> What is expected: Retrieve each line that contains the word "można" from the entries below.
::: Data for the task :::
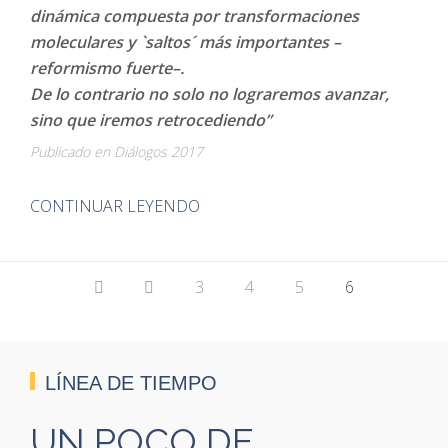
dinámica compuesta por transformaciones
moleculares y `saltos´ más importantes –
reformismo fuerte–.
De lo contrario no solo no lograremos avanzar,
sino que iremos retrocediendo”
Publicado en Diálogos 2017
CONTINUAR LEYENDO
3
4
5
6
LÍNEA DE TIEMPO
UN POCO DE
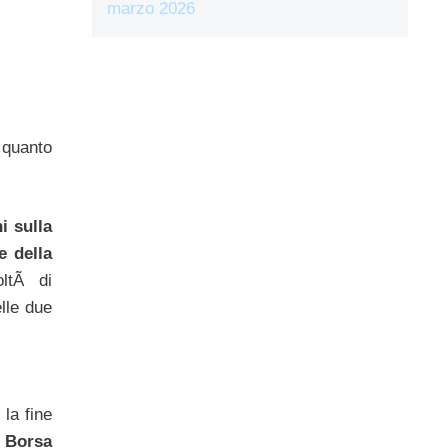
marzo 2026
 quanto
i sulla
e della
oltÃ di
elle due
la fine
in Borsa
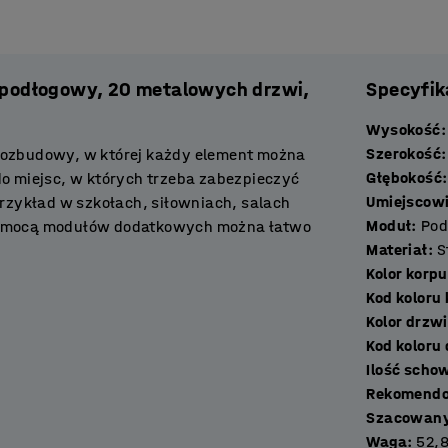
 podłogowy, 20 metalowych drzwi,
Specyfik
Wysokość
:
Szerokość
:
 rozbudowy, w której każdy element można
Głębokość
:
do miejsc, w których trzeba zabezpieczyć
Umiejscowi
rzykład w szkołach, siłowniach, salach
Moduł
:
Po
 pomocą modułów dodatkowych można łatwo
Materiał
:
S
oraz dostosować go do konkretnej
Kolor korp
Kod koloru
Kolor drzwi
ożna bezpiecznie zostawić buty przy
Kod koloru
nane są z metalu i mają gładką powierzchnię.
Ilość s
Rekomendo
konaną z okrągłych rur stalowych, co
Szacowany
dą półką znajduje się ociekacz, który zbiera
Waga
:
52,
:::
::: Data for the task :::
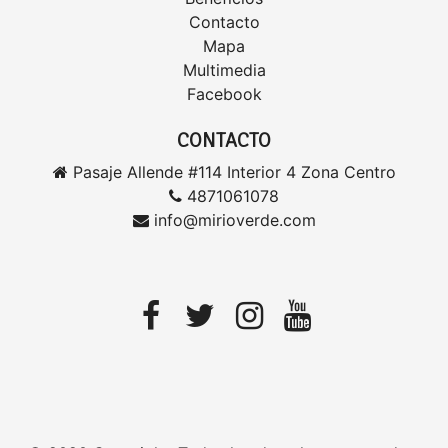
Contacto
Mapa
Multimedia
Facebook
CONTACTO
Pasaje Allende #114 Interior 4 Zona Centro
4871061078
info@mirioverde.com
:::
> Your solution:
 rozbudowy, w której każdy element można
 pomocą modułów dodatkowych można łatwo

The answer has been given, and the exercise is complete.